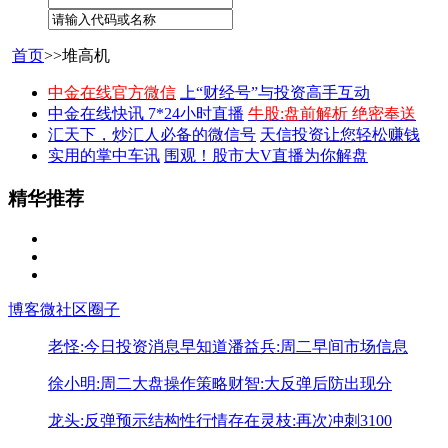
首页
>>堆高机
中金在线官方微信
上“财经号”与投资高手互动
中金在线快讯 7*24小时直播
牛股:盘前解析 绝密奉送
汇天下，炒汇人必备的微信号
天信投资让您轻松赚钱
实用的掌中车讯
围观！股市大V直播为你解盘
精华推荐
博客
微社区
圈子
老怪:今日投资消息早知道
潘益兵:周二早间市场信息
徐小明:周二大盘操作策略
财智:大反弹后防出现分
龙头:反弹预示结构性行情存在
灵枝:再次冲刺3100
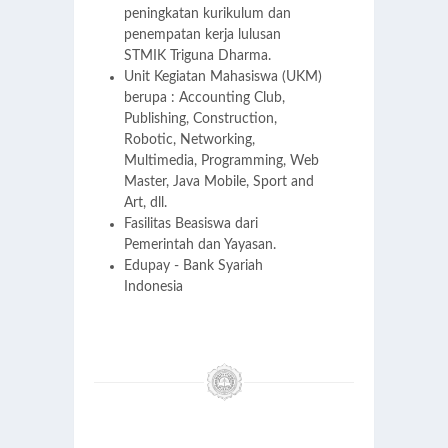
peningkatan kurikulum dan
penempatan kerja lulusan
STMIK Triguna Dharma.
Unit Kegiatan Mahasiswa (UKM)
berupa : Accounting Club,
Publishing, Construction,
Robotic, Networking,
Multimedia, Programming, Web
Master, Java Mobile, Sport and
Art, dll.
Fasilitas Beasiswa dari
Pemerintah dan Yayasan.
Edupay - Bank Syariah
Indonesia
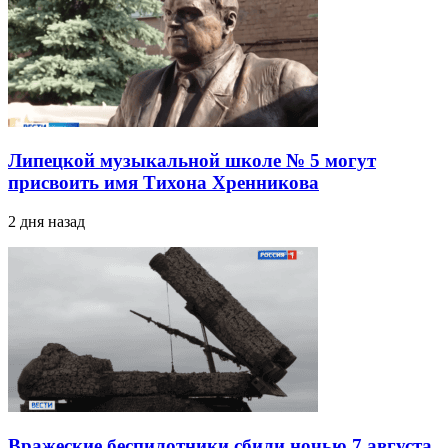
Липецкой музыкальной школе № 5 могут
присвоить имя Тихона Хренникова
2 дня назад
Вражеские беспилотники сбили ночью 7 августа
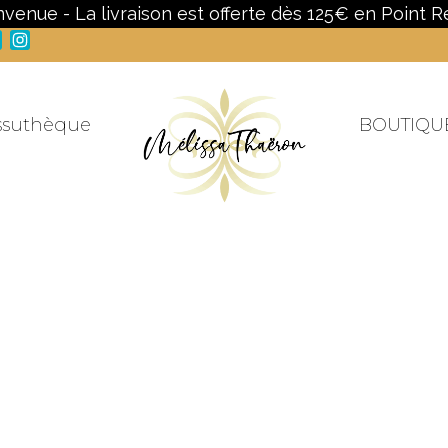
nvenue - La livraison est offerte dès 125€ en Point Re
Facebook
Instagram
ssuthèque
BOUTIQU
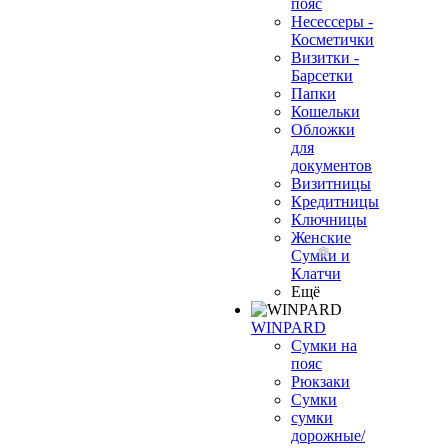
пояс
Несессеры -
Косметички
Визитки -
Барсетки
Папки
Кошельки
Обложки
для
документов
Визитницы
Кредитницы
Ключницы
Женские
Сумки и
Клатчи
Ещё
WINPARD
Сумки на
пояс
Рюкзаки
Сумки
сумки
дорожные/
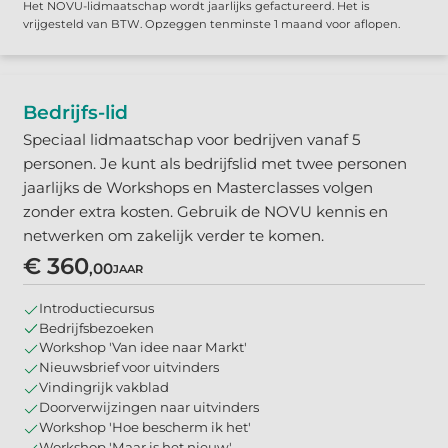
Het NOVU-lidmaatschap wordt jaarlijks gefactureerd. Het is
vrijgesteld van BTW. Opzeggen tenminste 1 maand voor aflopen.
Bedrijfs-lid
Speciaal lidmaatschap voor bedrijven vanaf 5
personen. Je kunt als bedrijfslid met twee personen
jaarlijks de Workshops en Masterclasses volgen
zonder extra kosten. Gebruik de NOVU kennis en
netwerken om zakelijk verder te komen.
€ 360
,00
JAAR
Introductiecursus
Bedrijfsbezoeken
Workshop 'Van idee naar Markt'
Nieuwsbrief voor uitvinders
Vindingrijk vakblad
Doorverwijzingen naar uitvinders
Workshop 'Hoe bescherm ik het'
Workshop 'Maar is het nieuw'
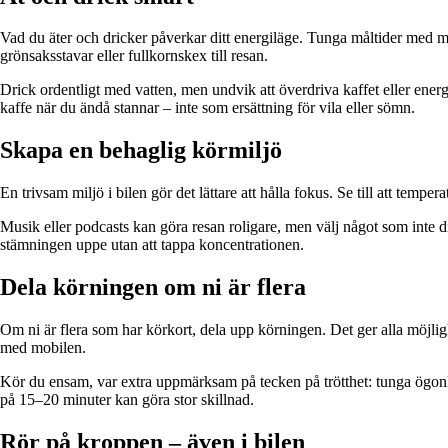
Vad du äter och dricker påverkar ditt energiläge. Tunga måltider med myc
grönsaksstavar eller fullkornskex till resan.
Drick ordentligt med vatten, men undvik att överdriva kaffet eller ener
kaffe när du ändå stannar – inte som ersättning för vila eller sömn.
Skapa en behaglig körmiljö
En trivsam miljö i bilen gör det lättare att hålla fokus. Se till att temp
Musik eller podcasts kan göra resan roligare, men välj något som inte d
stämningen uppe utan att tappa koncentrationen.
Dela körningen om ni är flera
Om ni är flera som har körkort, dela upp körningen. Det ger alla möjlighet
med mobilen.
Kör du ensam, var extra uppmärksam på tecken på trötthet: tunga ögonlo
på 15–20 minuter kan göra stor skillnad.
Rör på kroppen – även i bilen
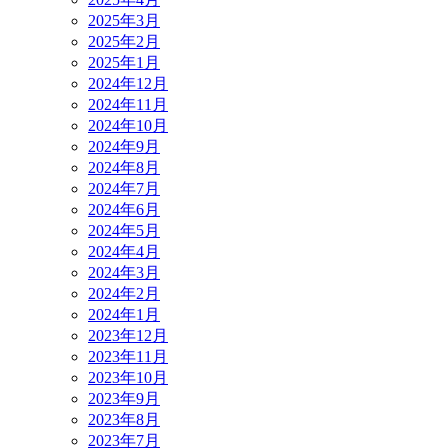
2025年3月
2025年2月
2025年1月
2024年12月
2024年11月
2024年10月
2024年9月
2024年8月
2024年7月
2024年6月
2024年5月
2024年4月
2024年3月
2024年2月
2024年1月
2023年12月
2023年11月
2023年10月
2023年9月
2023年8月
2023年7月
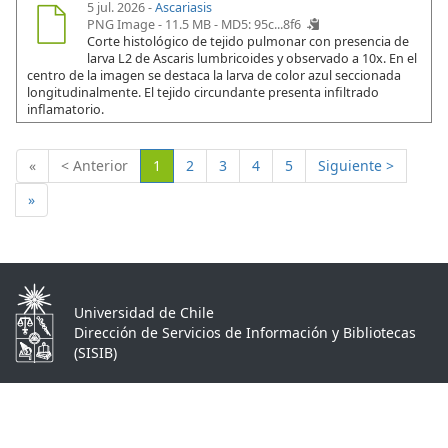
5 jul. 2026 -
Ascariasis
PNG Image - 11.5 MB -
MD5: 95c...8f6
Corte histológico de tejido pulmonar con presencia de
larva L2 de Ascaris lumbricoides y observado a 10x. En el
centro de la imagen se destaca la larva de color azul seccionada
longitudinalmente. El tejido circundante presenta infiltrado
inflamatorio.
(Actual)
«
< Anterior
1
2
3
4
5
Siguiente >
»
Universidad de Chile
Dirección de Servicios de Información y Bibliotecas
(SISIB)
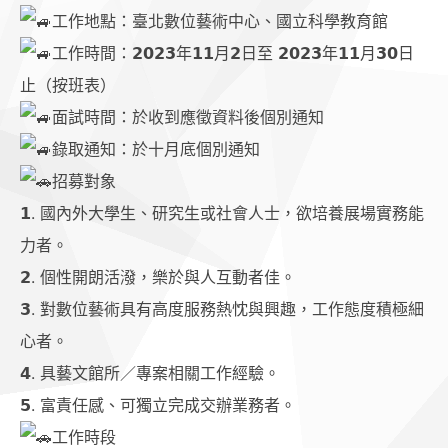
工作地點：臺北數位藝術中心、國立科學教育館
工作時間：𝟮𝟬𝟮𝟯年𝟭𝟭月𝟮日至 𝟮𝟬𝟮𝟯年𝟭𝟭月𝟯𝟬日
止（按班表）
面試時間：於收到應徵資料後個別通知
錄取通知：於十月底個別通知
招募對象
𝟭. 國內外大學生、研究生或社會人士，欲培養展場實務能
力者。
𝟮. 個性開朗活潑，樂於與人互動者佳。
𝟯. 對數位藝術具有高度服務熱忱與興趣，工作態度積極細
心者。
𝟰. 具藝文館所／專案相關工作經驗。
𝟱. 富責任感、可獨立完成交辦業務者。
工作時段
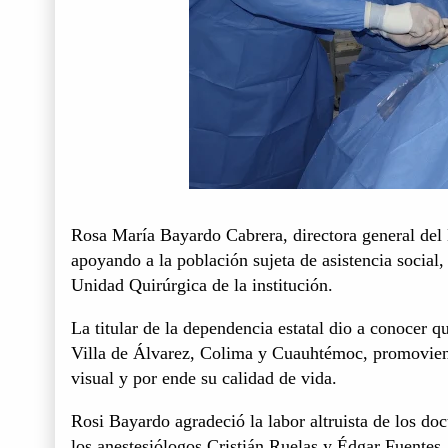
Rosa María Bayardo Cabrera, directora general del 
apoyando a la población sujeta de asistencia social,
Unidad Quirúrgica de la institución.
La titular de la dependencia estatal dio a conocer q
Villa de Álvarez, Colima y Cuauhtémoc, promovien
visual y por ende su calidad de vida.
Rosi Bayardo agradeció la labor altruista de los doc
los anestesiólogos Cristián Ruelas y Édgar Fuentes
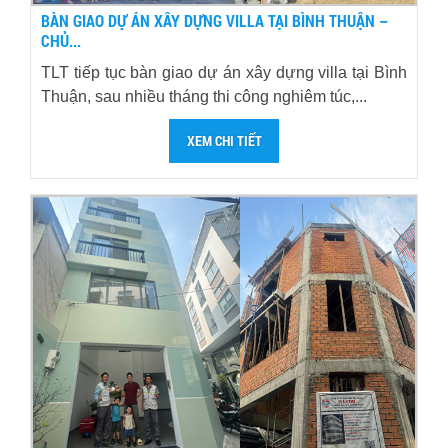
BÀN GIAO DỰ ÁN XÂY DỰNG VILLA TẠI BÌNH THUẬN –
CHỦ...
TLT tiếp tục bàn giao dự án xây dựng villa tại Bình
Thuận, sau nhiều tháng thi công nghiêm túc,...
XEM CHI TIẾT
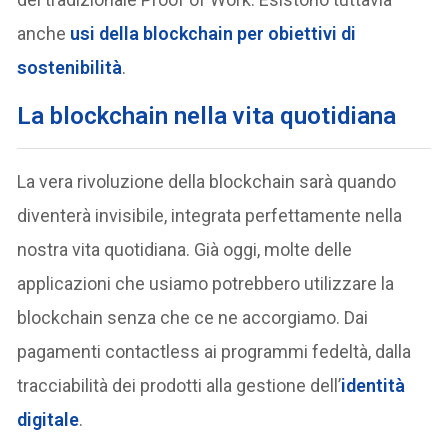
anche
usi della blockchain per obiettivi di
sostenibilità
.
La blockchain nella vita quotidiana
La vera rivoluzione della blockchain sarà quando
diventerà invisibile, integrata perfettamente nella
nostra vita quotidiana. Già oggi, molte delle
applicazioni che usiamo potrebbero utilizzare la
blockchain senza che ce ne accorgiamo. Dai
pagamenti contactless ai programmi fedeltà, dalla
tracciabilità dei prodotti alla gestione dell’
identità
digitale
.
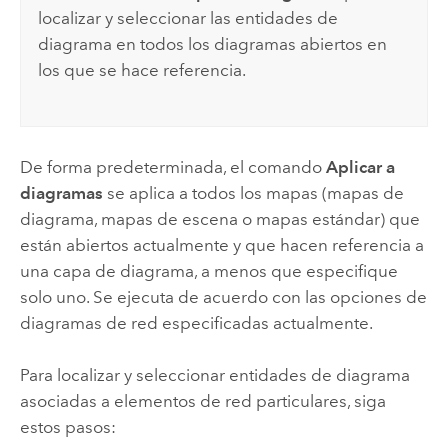
localizar y seleccionar las entidades de
diagrama en todos los diagramas abiertos en
los que se hace referencia.
De forma predeterminada, el comando
Aplicar a
diagramas
se aplica a todos los mapas (mapas de
diagrama, mapas de escena o mapas estándar) que
están abiertos actualmente y que hacen referencia a
una capa de diagrama, a menos que especifique
solo uno. Se ejecuta de acuerdo con las opciones de
diagramas de red especificadas actualmente.
Para localizar y seleccionar entidades de diagrama
asociadas a elementos de red particulares, siga
estos pasos:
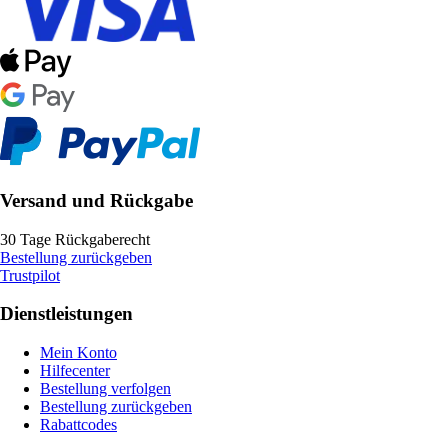
Versand und Rückgabe
30 Tage Rückgaberecht
Bestellung zurückgeben
Trustpilot
Dienstleistungen
Mein Konto
Hilfecenter
Bestellung verfolgen
Bestellung zurückgeben
Rabattcodes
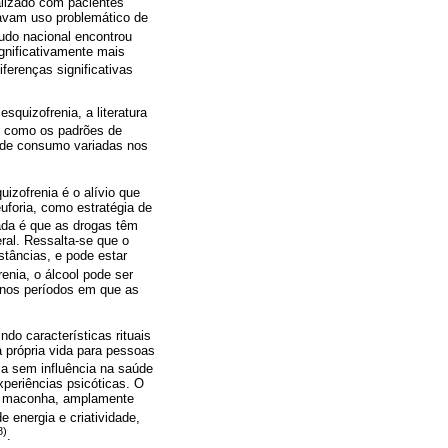
ealizado com pacientes
tavam uso problemático de
tudo nacional encontrou
gnificativamente mais
ferenças significativas
quizofrenia, a literatura
m como os padrões de
 de consumo variadas nos
izofrenia é o alívio que
foria, como estratégia de
ada é que as drogas têm
ral. Ressalta-se que o
tâncias, e pode estar
enia, o álcool pode ser
 nos períodos em que as
o características rituais
a própria vida para pessoas
a sem influência na saúde
xperiências psicóticas. O
de maconha, amplamente
 energia e criatividade,
8)
.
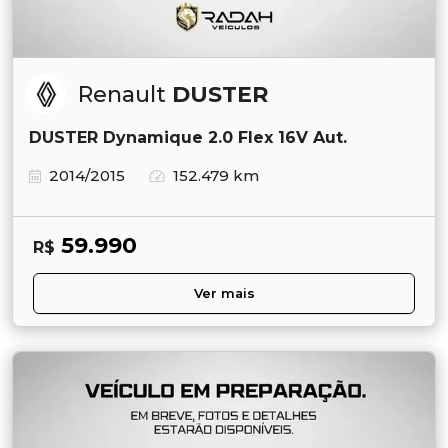
Renault
DUSTER
DUSTER Dynamique 2.0 Flex 16V Aut.
2014/2015
152.479 km
59.990
R$
Ver mais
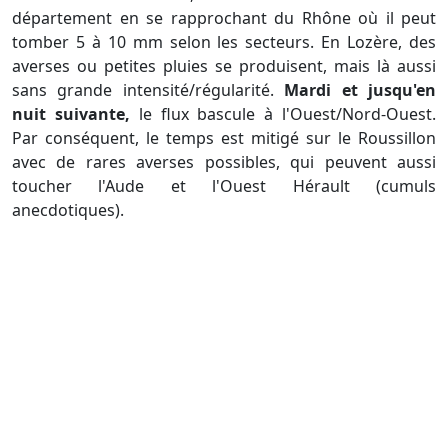
département en se rapprochant du Rhône où il peut
tomber 5 à 10 mm selon les secteurs. En Lozère, des
averses ou petites pluies se produisent, mais là aussi
sans grande intensité/régularité.
Mardi et jusqu'en
nuit suivante,
le flux bascule à l'Ouest/Nord-Ouest.
Par conséquent, le temps est mitigé sur le Roussillon
avec de rares averses possibles, qui peuvent aussi
toucher l'Aude et l'Ouest Hérault (cumuls
anecdotiques).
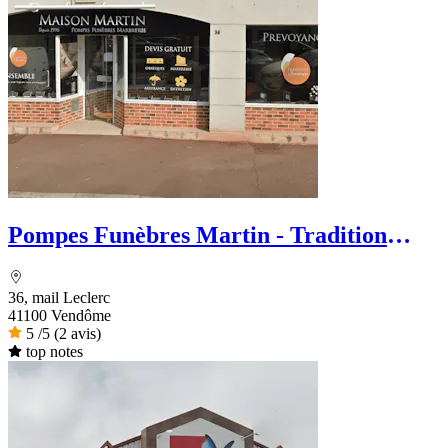
Pompes Funèbres Martin - Tradition
Funéraire
36, mail Leclerc
41100 Vendôme
5
/5
(2 avis)
top notes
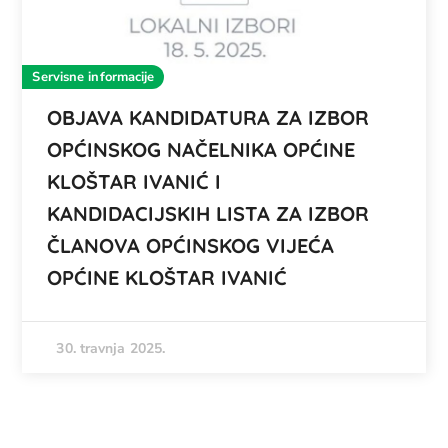
Servisne informacije
OBJAVA KANDIDATURA ZA IZBOR
OPĆINSKOG NAČELNIKA OPĆINE
KLOŠTAR IVANIĆ I
KANDIDACIJSKIH LISTA ZA IZBOR
ČLANOVA OPĆINSKOG VIJEĆA
OPĆINE KLOŠTAR IVANIĆ
30. travnja 2025.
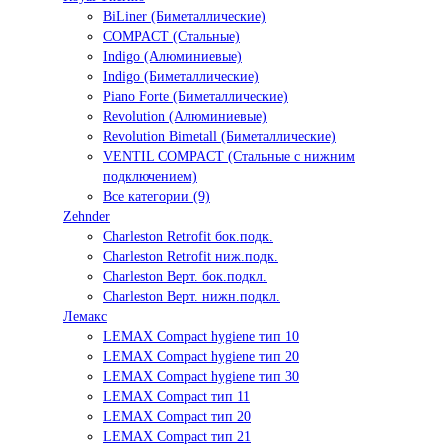
BiLiner (Биметаллические)
COMPACT (Стальные)
Indigo (Алюминиевые)
Indigo (Биметаллические)
Piano Forte (Биметаллические)
Revolution (Алюминиевые)
Revolution Bimetall (Биметаллические)
VENTIL COMPACT (Стальные с нижним
подключением)
Все категории (9)
Zehnder
Charleston Retrofit бок.подк.
Charleston Retrofit ниж.подк.
Charleston Верт. бок.подкл.
Charleston Верт. нижн.подкл.
Лемакс
LEMAX Compact hygiene тип 10
LEMAX Compact hygiene тип 20
LEMAX Compact hygiene тип 30
LEMAX Compact тип 11
LEMAX Compact тип 20
LEMAX Compact тип 21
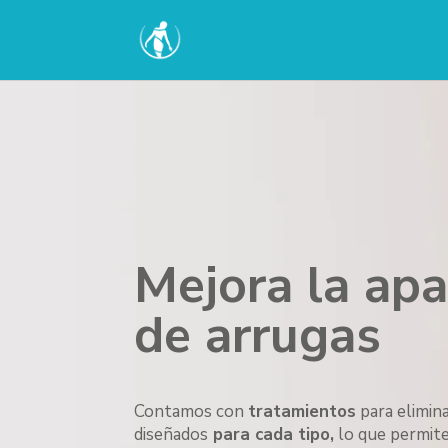
Mejora la apa
de arrugas
Contamos con
tratamientos
para elimin
diseñados
para cada tipo,
lo que permite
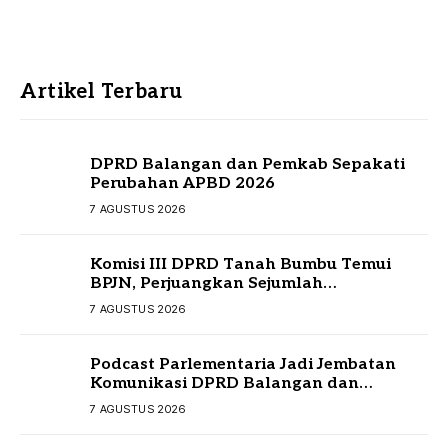
Artikel Terbaru
DPRD Balangan dan Pemkab Sepakati
Perubahan APBD 2026
7 AGUSTUS 2026
Komisi III DPRD Tanah Bumbu Temui
BPJN, Perjuangkan Sejumlah
Infrastruktur Strategis
7 AGUSTUS 2026
Podcast Parlementaria Jadi Jembatan
Komunikasi DPRD Balangan dan
Masyarakat
7 AGUSTUS 2026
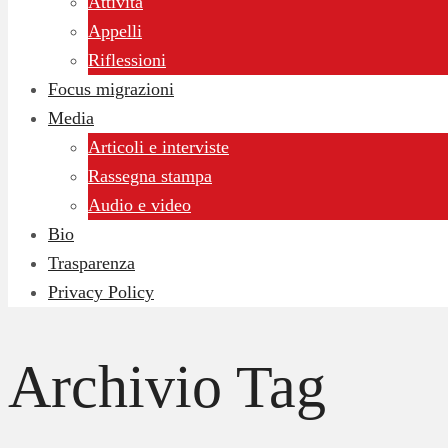
Attività
Appelli
Riflessioni
Focus migrazioni
Media
Articoli e interviste
Rassegna stampa
Audio e video
Bio
Trasparenza
Privacy Policy
Archivio Tag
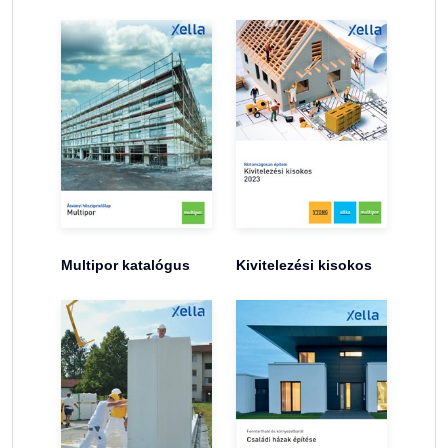
Multipor katalógus
Kivitelezési kisokos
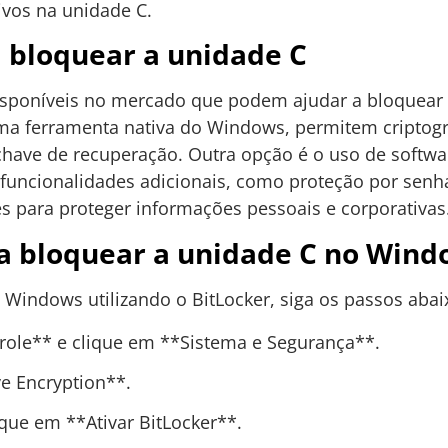
ivos na unidade C.
 bloquear a unidade C
disponíveis no mercado que podem ajudar a bloquear
ma ferramenta nativa do Windows, permitem criptogr
chave de recuperação. Outra opção é o uso de softwa
 funcionalidades adicionais, como proteção por senha
es para proteger informações pessoais e corporativas
ra bloquear a unidade C no Win
 Windows utilizando o BitLocker, siga os passos abai
role** e clique em **Sistema e Segurança**.
ve Encryption**.
ique em **Ativar BitLocker**.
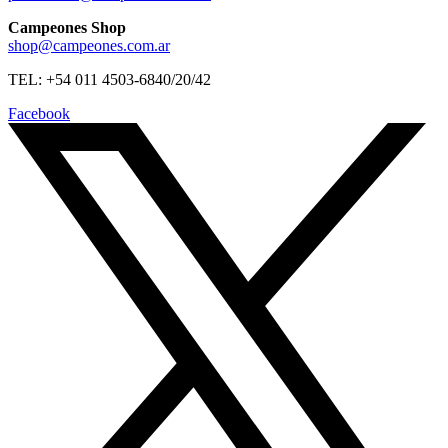
Campeones Shop
shop@campeones.com.ar
TEL: +54 011 4503-6840/20/42
Facebook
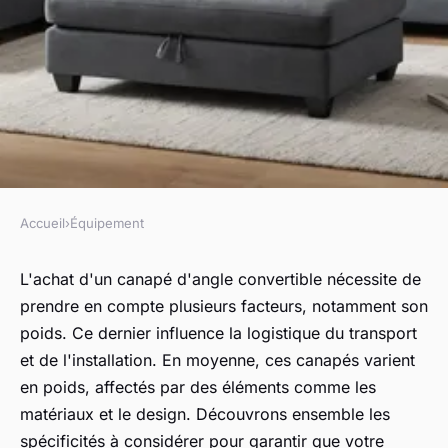
Accueil
›
Équipement
ÉQUIPEMENT
Poids moyen d'un canapé
L'achat d'un canapé d'angle convertible nécessite de
prendre en compte plusieurs facteurs, notamment son
d'angle convertible : ce qu'il
poids. Ce dernier influence la logistique du transport
faut savoir
et de l'installation. En moyenne, ces canapés varient
en poids, affectés par des éléments comme les
Capucine
•
13 décembre 2024
•
4 min de lecture
matériaux et le design. Découvrons ensemble les
spécificités à considérer pour garantir que votre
———
> [Work item]: For the word "localizar", count the lines of the listing that hold it, and reply with the count by itself.

> [Exercise answer]: 2